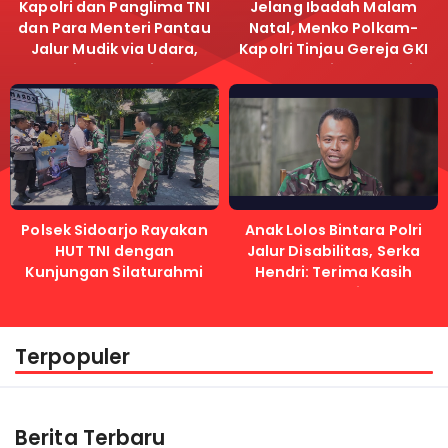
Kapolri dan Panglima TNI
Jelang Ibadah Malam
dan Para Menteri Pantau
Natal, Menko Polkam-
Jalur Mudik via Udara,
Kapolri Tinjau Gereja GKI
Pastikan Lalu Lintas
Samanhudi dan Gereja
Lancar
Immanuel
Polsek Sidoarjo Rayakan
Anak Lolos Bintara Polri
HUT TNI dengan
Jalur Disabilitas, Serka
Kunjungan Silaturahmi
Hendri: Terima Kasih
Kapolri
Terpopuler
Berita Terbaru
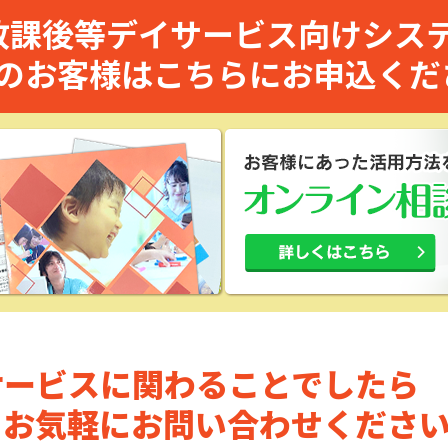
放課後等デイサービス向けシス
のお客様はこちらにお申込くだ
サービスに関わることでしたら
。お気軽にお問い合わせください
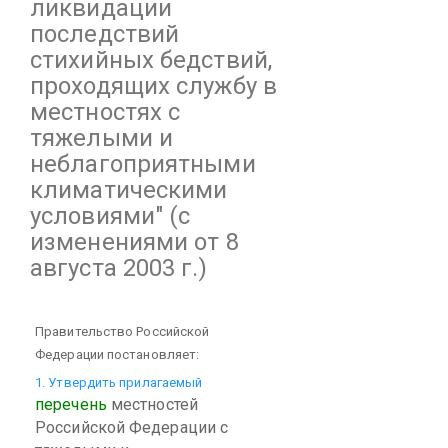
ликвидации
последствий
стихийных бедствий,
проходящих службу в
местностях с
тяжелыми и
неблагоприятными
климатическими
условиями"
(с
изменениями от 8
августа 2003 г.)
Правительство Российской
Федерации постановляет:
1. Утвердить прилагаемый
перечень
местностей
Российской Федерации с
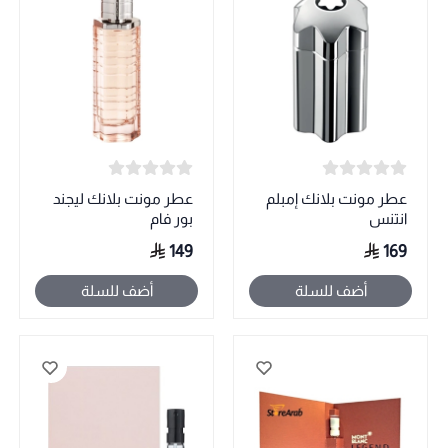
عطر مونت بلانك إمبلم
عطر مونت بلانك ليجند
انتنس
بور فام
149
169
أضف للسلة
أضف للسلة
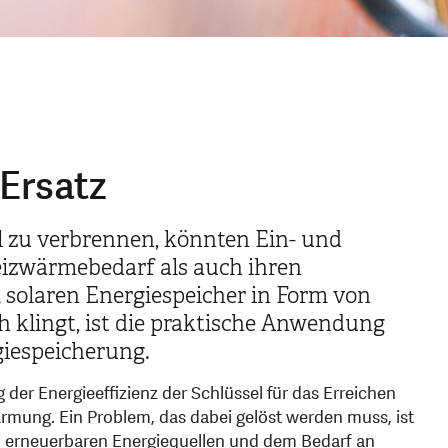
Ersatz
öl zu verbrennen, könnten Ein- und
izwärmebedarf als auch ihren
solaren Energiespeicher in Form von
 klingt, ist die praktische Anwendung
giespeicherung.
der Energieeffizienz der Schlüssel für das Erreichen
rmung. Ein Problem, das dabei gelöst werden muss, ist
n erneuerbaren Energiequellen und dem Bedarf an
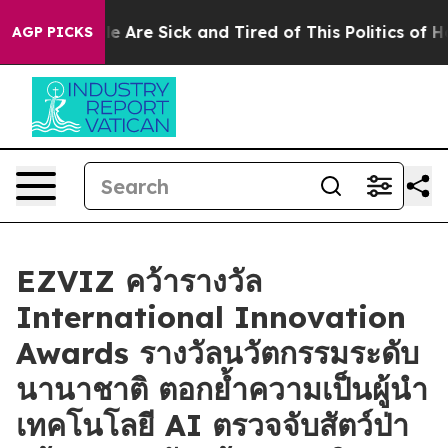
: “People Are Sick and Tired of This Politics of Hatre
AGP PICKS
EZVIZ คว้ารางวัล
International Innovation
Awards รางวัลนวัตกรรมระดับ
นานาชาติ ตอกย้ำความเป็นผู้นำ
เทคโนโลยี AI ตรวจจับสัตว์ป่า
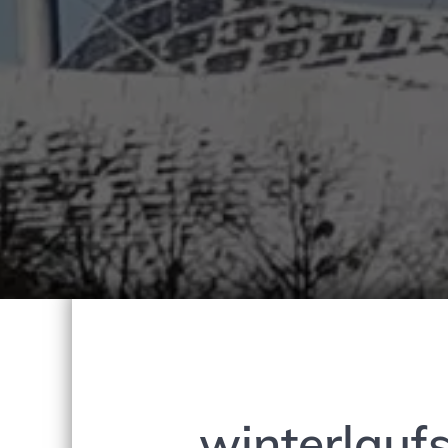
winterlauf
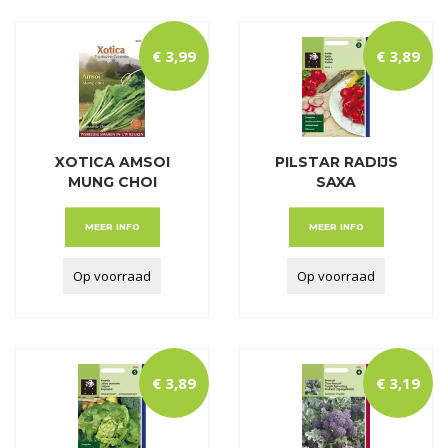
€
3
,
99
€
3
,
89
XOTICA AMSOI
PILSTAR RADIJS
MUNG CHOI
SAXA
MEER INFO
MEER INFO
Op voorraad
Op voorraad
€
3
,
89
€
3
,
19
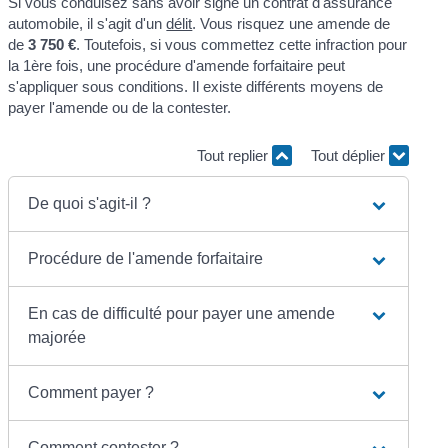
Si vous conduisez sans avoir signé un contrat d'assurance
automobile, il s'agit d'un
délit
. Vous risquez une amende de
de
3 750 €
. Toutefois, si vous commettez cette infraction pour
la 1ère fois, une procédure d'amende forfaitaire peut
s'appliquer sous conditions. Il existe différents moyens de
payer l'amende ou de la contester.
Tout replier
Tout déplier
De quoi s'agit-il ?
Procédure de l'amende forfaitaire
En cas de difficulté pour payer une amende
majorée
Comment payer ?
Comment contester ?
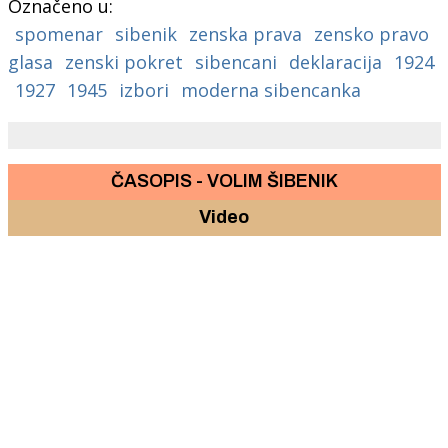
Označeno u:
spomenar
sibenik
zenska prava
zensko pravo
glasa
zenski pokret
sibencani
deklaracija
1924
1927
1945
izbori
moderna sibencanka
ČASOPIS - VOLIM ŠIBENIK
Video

____________

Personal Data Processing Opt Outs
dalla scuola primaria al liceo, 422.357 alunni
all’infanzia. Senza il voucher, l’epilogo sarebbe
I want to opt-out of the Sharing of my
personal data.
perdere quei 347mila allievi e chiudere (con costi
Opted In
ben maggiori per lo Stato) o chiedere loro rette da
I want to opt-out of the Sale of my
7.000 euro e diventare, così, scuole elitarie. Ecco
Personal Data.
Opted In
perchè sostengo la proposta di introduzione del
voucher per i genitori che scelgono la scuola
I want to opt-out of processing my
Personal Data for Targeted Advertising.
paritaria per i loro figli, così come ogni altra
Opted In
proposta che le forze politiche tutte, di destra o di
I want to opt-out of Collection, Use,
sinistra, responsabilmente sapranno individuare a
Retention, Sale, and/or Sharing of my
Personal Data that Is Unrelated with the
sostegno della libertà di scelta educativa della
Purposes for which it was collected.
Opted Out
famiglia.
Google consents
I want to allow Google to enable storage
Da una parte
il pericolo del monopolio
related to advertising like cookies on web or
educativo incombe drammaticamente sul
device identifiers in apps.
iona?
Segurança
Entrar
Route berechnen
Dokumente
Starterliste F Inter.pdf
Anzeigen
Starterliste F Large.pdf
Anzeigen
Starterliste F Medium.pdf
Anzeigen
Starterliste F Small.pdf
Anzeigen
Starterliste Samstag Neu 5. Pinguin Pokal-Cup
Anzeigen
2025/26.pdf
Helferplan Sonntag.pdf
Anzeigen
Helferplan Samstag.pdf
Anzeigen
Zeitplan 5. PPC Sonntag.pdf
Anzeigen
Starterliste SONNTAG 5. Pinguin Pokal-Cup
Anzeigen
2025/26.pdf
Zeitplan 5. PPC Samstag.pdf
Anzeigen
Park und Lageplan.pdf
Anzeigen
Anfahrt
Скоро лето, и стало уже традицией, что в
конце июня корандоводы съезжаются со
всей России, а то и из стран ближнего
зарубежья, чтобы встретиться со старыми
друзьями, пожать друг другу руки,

____________

• **REQUIRED WORK**
Using the data above, count the lines that hold the string "Jalur". Report the number and nothing else.

• **ANSWER BOX**
2